Очередное недомогание Лизы вынудило их на неделю остановиться в Сургуте. Они сняли мебелированные комнаты для себя и части сопровождающих, другая же часть расселилась по домам местных жителей, что было куда дешевле.

В этот раз Лиза не простыла — чувствовала слабость и тяжело вставала по утрам, а в экипаже её очень быстро укачивало. Свежий воздух и небольшой перерыв должны были с этим помочь, а потому они просто наслаждались мягкими постелями и свежими обедами.

Вечерами на нижнем этаже двора собирались постояльцы и случайные путники: торговцы, путешественники, местные крестьяне. На выходных хозяин приглашал музыкантов, и тогда людей становилось в разы больше, что не нравилось Лизе. Впрочем, в более тихое время она любила спуститься с Демидом и попить чаю у спрятавшейся в углу печи.
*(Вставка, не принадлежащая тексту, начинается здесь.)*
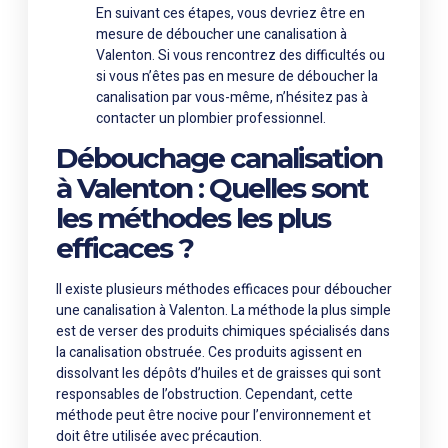
En suivant ces étapes, vous devriez être en
mesure de déboucher une canalisation à
Valenton. Si vous rencontrez des difficultés ou
si vous n’êtes pas en mesure de déboucher la
canalisation par vous-même, n’hésitez pas à
contacter un plombier professionnel.
Débouchage canalisation
à Valenton : Quelles sont
les méthodes les plus
efficaces ?
Il existe plusieurs méthodes efficaces pour déboucher
une canalisation à Valenton. La méthode la plus simple
est de verser des produits chimiques spécialisés dans
la canalisation obstruée. Ces produits agissent en
dissolvant les dépôts d’huiles et de graisses qui sont
responsables de l’obstruction. Cependant, cette
méthode peut être nocive pour l’environnement et
doit être utilisée avec précaution.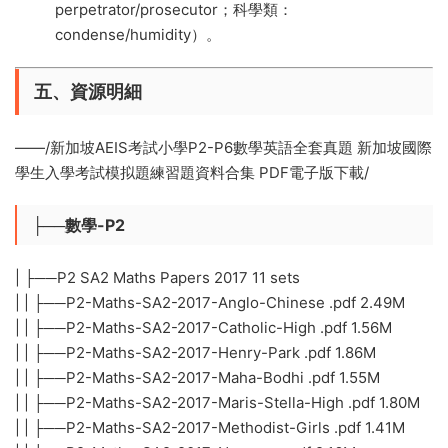
perpetrator/prosecutor；科學類：
condense/humidity）。
五、資源明細
​——/新加坡AEIS考試小學P2-P6數學英語全套真題 新加坡國際
學生入學考試模拟題練習題資料合集 PDF電子版下載/
├──數學-P2
| ├──P2 SA2 Maths Papers 2017 11 sets
| | ├──P2-Maths-SA2-2017-Anglo-Chinese .pdf 2.49M
| | ├──P2-Maths-SA2-2017-Catholic-High .pdf 1.56M
| | ├──P2-Maths-SA2-2017-Henry-Park .pdf 1.86M
| | ├──P2-Maths-SA2-2017-Maha-Bodhi .pdf 1.55M
| | ├──P2-Maths-SA2-2017-Maris-Stella-High .pdf 1.80M
| | ├──P2-Maths-SA2-2017-Methodist-Girls .pdf 1.41M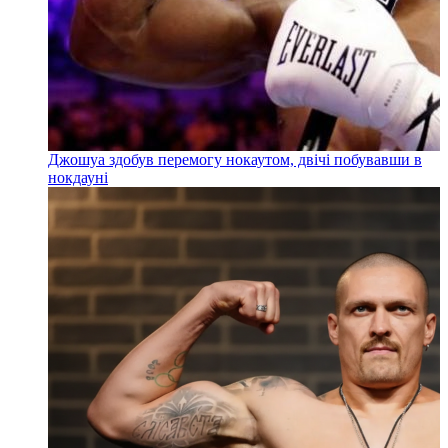
Джошуа здобув перемогу нокаутом, двічі побувавши в
нокдауні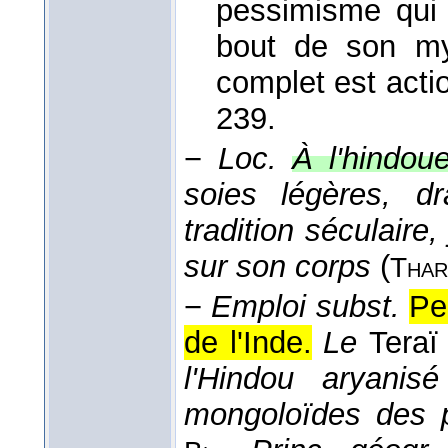
pessimisme qui 
bout de son my
complet est acti
239.
−
Loc.
À l'hindoue
soies légères, d
tradition séculaire
sur son corps
(
Thar
−
Emploi subst.
Pe
de l'Inde.
Le
Tera
l'Hindou aryanis
mongoloïdes des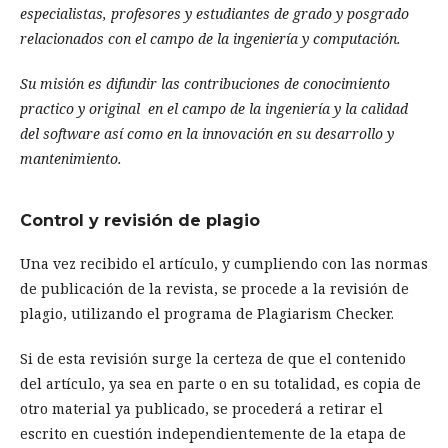
especialistas, profesores y estudiantes de grado y posgrado
relacionados con el campo de la ingeniería y computación.
Su misión es difundir las contribuciones de conocimiento
practico y original en el campo de la ingeniería y la calidad
del software así como en la innovación en su desarrollo y
mantenimiento.
Control y revisión de plagio
Una vez recibido el artículo, y cumpliendo con las normas
de publicación de la revista, se procede a la revisión de
plagio, utilizando el programa de Plagiarism Checker.
Si de esta revisión surge la certeza de que el contenido
del artículo, ya sea en parte o en su totalidad, es copia de
otro material ya publicado, se procederá a retirar el
escrito en cuestión independientemente de la etapa de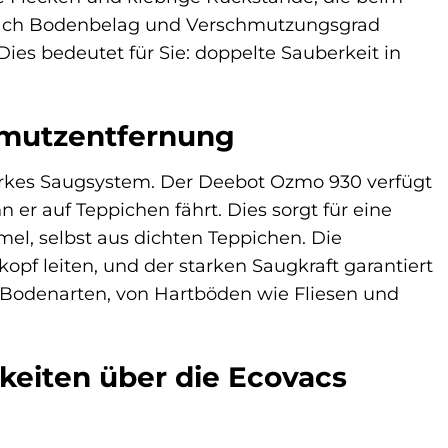
 nach Bodenbelag und Verschmutzungsgrad
Dies bedeutet für Sie: doppelte Sauberkeit in
chmutzentfernung
tarkes Saugsystem. Der Deebot Ozmo 930 verfügt
er auf Teppichen fährt. Dies sorgt für eine
el, selbst aus dichten Teppichen. Die
pf leiten, und der starken Saugkraft garantiert
Bodenarten, von Hartböden wie Fliesen und
keiten über die Ecovacs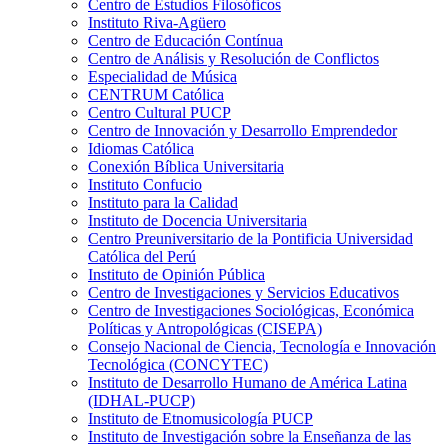
Centro de Estudios Filosóficos
Instituto Riva-Agüero
Centro de Educación Contínua
Centro de Análisis y Resolución de Conflictos
Especialidad de Música
CENTRUM Católica
Centro Cultural PUCP
Centro de Innovación y Desarrollo Emprendedor
Idiomas Católica
Conexión Bíblica Universitaria
Instituto Confucio
Instituto para la Calidad
Instituto de Docencia Universitaria
Centro Preuniversitario de la Pontificia Universidad
Católica del Perú
Instituto de Opinión Pública
Centro de Investigaciones y Servicios Educativos
Centro de Investigaciones Sociológicas, Económica
Políticas y Antropológicas (CISEPA)
Consejo Nacional de Ciencia, Tecnología e Innovación
Tecnológica (CONCYTEC)
Instituto de Desarrollo Humano de América Latina
(IDHAL-PUCP)
Instituto de Etnomusicología PUCP
Instituto de Investigación sobre la Enseñanza de las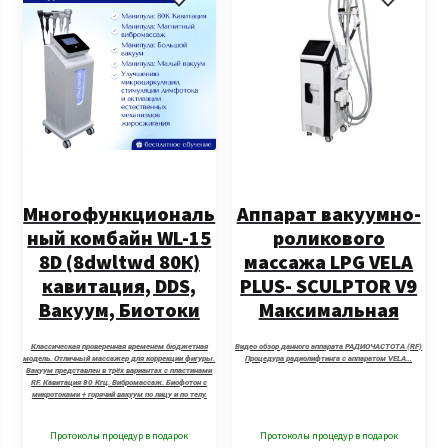
Многофункциональ
Аппарат вакуумно-
ный комбайн WL-15
роликового
8D (8dwltwd 80К)
массажа LPG VELA
кавитация, DDS,
PLUS- SCULPTOR V9
Вакуум, Биотоки
Максимальная
комплектация.
Классическая проверенная временем бюджетная
Видео обзор данного аппарата РАДИОЧАСТОТА (RF)
модель. Отличный массажер для коррекции фигуры.
Процедура радиолифтинга с аппаратом VELA…
Вакуум представлен в трёх вариантах с пластинами
RF. Кавитация 80 Кгц. Вибромассаж. Биофотон с
микротоками + горячий вакуум по лицу и по телу.
Выносной фильтр, работает только по маслу.
Работает в комплексе с другими аппаратами:
термоодеяло, прессотерапию, вакуумно-баночный
Протоколы процедур в подарок
Протоколы процедур в подарок
массаж.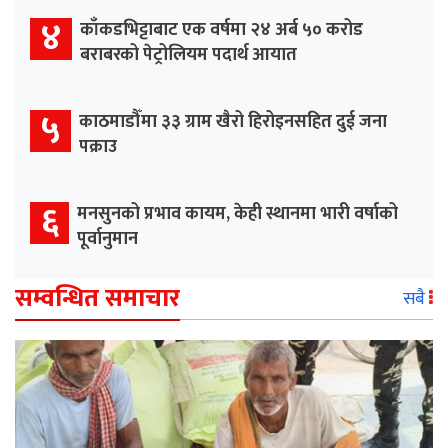
४
काँकडभिट्टाबाट एक वर्षमा २४ अर्ब ५० करोड
बराबरको पेट्रोलियम पदार्थ आयात
५
काठमाडौँमा ३३ ग्राम खैरो हिरोइनसहित दुई जना
पक्राउ
६
मनसुनको प्रभाव कायम, केही स्थानमा भारी वर्षाको
पूर्वानुमान
सम्वन्धित समाचार
सबै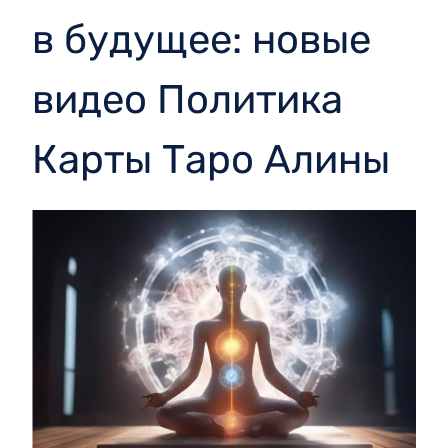
в будущее: новые
видео Политика
Карты Таро Алины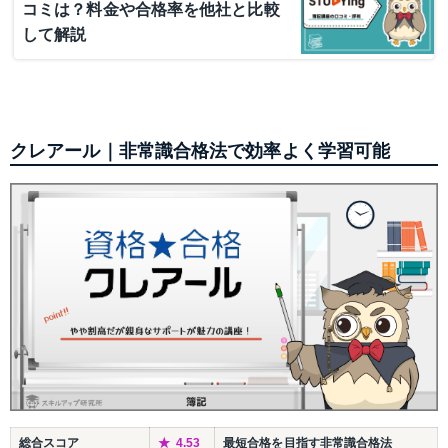
コミは？料金や合格率を他社と比較
して解説
クレアール｜非常識合格法で効率よく学習可能
総合スコア
4.53
最短合格を目指す非常識合格法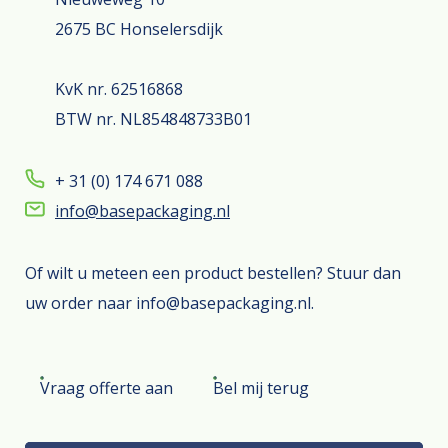
2675 BC Honselersdijk
KvK nr. 62516868
BTW nr. NL854848733B01
+ 31 (0) 174 671 088
info@basepackaging.nl
Of wilt u meteen een product bestellen? Stuur dan
uw order naar info@basepackaging.nl.
Vraag offerte aan
Bel mij terug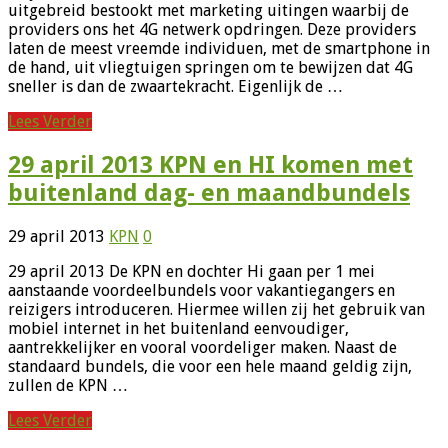
uitgebreid bestookt met marketing uitingen waarbij de
providers ons het 4G netwerk opdringen. Deze providers
laten de meest vreemde individuen, met de smartphone in
de hand, uit vliegtuigen springen om te bewijzen dat 4G
sneller is dan de zwaartekracht. Eigenlijk de …
Lees Verder
29 april 2013 KPN en HI komen met
buitenland dag- en maandbundels
29 april 2013
KPN
0
29 april 2013 De KPN en dochter Hi gaan per 1 mei
aanstaande voordeelbundels voor vakantiegangers en
reizigers introduceren. Hiermee willen zij het gebruik van
mobiel internet in het buitenland eenvoudiger,
aantrekkelijker en vooral voordeliger maken. Naast de
standaard bundels, die voor een hele maand geldig zijn,
zullen de KPN …
Lees Verder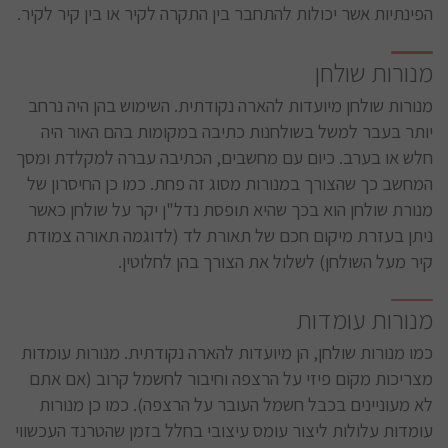
הפינתיות אשר יכולות להתחבר בין התקרה לקיר או בין קיר לקיר.
מנורות שולחן
מנורות שולחן מיועדות להארה נקודתית. השימוש בהן היה נרחב
יותר בעבר למשל בשולחנות כתיבה במקומות בהם האור היה
חלש או בערב. כיום עם מחשבים, הכתיבה עברה למקלדת ומסך
המחשב כך שהצורך במנורות מסוג זה פחת. כמו כן החיסרון של
מנורת שולחן הוא בכך שהיא תופסת נדל"ן יקר על שולחן כאשר
ניתן בעזרת מיקום חכם של תאורת לד (לדוגמה תאורה צמודת
קיר מעל השולחן) לשלול את הצורך בהן לחלוטין.
מנורות עומדות
כמו מנורות שולחן, הן מיועדות להארה נקודתית. מנורות עומדות
מצריכות מקום פיזי על הרצפה וחיבור לחשמל קרוב (אם אתם
לא מעוניינים בכבל חשמל העובר על הרצפה). כמו כן מנורות
עומדות עלולות ליצור עומס עיצובי בחלל בזמן שהטרנד העכשווי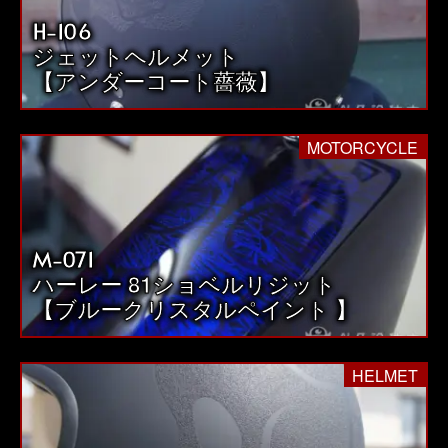
H-106
ジェットヘルメット
【アンダーコート薔薇】
MOTORCYCLE
M-071
ハーレー 81ショベルリジット
【ブルークリスタルペイント 】
HELMET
Сегодня их излюбленное место отчего-то было занято — старец в тёмном халате что-то воодушевлённо рассказывал слегка нетрезвому местному. Демид хотел было вернуться в комнату, но Лиза направилась к соседнему столу — за день четыре стены ей опостылели. Запах кислых щи, хлеба и клюквенного компота заставили тошноту и головную боль отступить.

— И что ж, почтенный, прям-таки ножом ваши ткани не порезать? Не бывает такого! — мужик медленно покачал указательным пальцем перед носом старика.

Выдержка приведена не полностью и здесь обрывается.